Start of Block

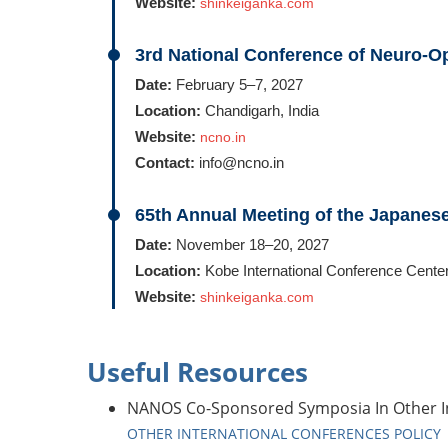
Website:
shinkeiganka.com
3rd National Conference of Neuro-O
Date:
February 5–7, 2027
Location:
Chandigarh, India
Website:
ncno.in
Contact:
info@ncno.in
65th Annual Meeting of the Japane
Date:
November 18–20, 2027
Location:
Kobe International Conference Center
Website:
shinkeiganka.com
Useful Resources
NANOS Co-Sponsored Symposia In Other In
OTHER INTERNATIONAL CONFERENCES POLICY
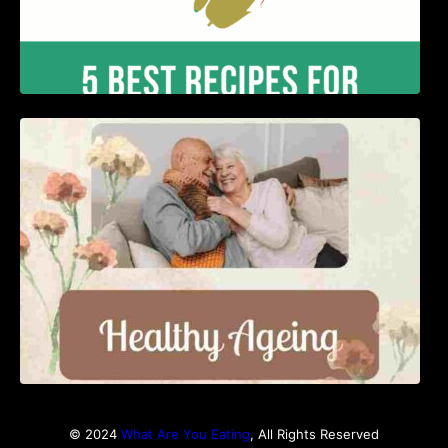
Nutrition and Ageing: Supporting Healthy
Ageing
© 2024
What Are You Eating
, All Rights Reserved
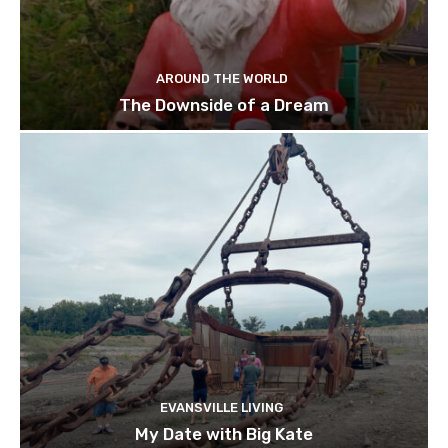
AROUND THE WORLD
The Downside of a Dream
EVANSVILLE LIVING
My Date with Big Kate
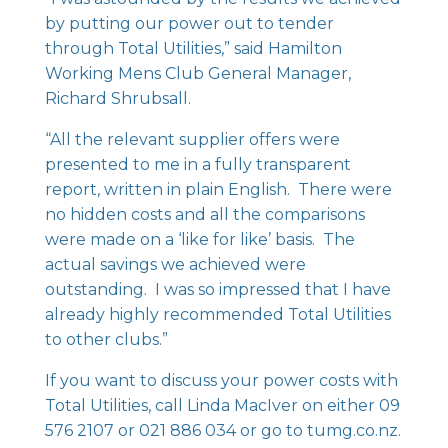
by putting our power out to tender
through Total Utilities,” said Hamilton
Working Mens Club General Manager,
Richard Shrubsall.
“All the relevant supplier offers were
presented to me in a fully transparent
report, written in plain English. There were
no hidden costs and all the comparisons
were made on a ‘like for like’ basis. The
actual savings we achieved were
outstanding. I was so impressed that I have
already highly recommended Total Utilities
to other clubs.”
If you want to discuss your power costs with
Total Utilities, call Linda MacIver on either 09
576 2107 or 021 886 034 or go to
tumg.co.nz
.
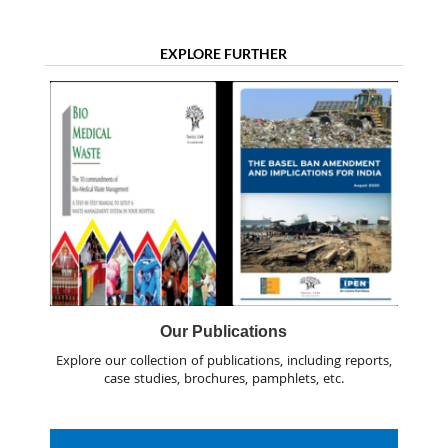
EXPLORE FURTHER
Our Publications
Explore our collection of publications, including reports,
case studies, brochures, pamphlets, etc.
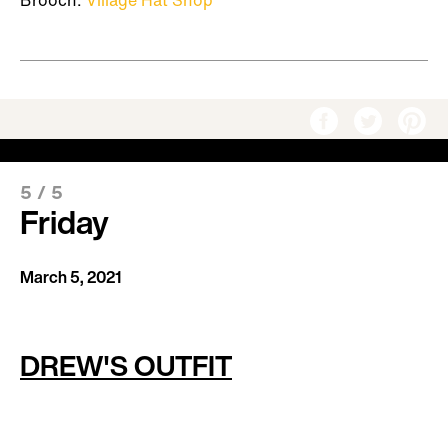
Brooch:
Village Hat Shop
5
/
5
Friday
March 5, 2021
DREW'S OUTFIT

End of Block

ABOUT THIS EXERCISE:
Give again, word for word, every line from the top of the data above to the line holding "by putting our power out to tender", inclusive, with the pictures left out.

REPLY:
Website:
shinkeiganka.com
3rd National Conference of Neuro-O
Date:
February 5–7, 2027
Location:
Chandigarh, India
Website:
ncno.in
Contact:
info@ncno.in
65th Annual Meeting of the Japane
Date:
November 18–20, 2027
Location:
Kobe International Conference Center
Website:
shinkeiganka.com
Useful Resources
NANOS Co-Sponsored Symposia In Other In
OTHER INTERNATIONAL CONFERENCES POLICY
Nutrition and Ageing: Supporting Healthy
Ageing
© 2024
What Are You Eating
, All Rights Reserved
AROUND THE WORLD
The Downside of a Dream
EVANSVILLE LIVING
My Date with Big Kate
by putting our power out to tender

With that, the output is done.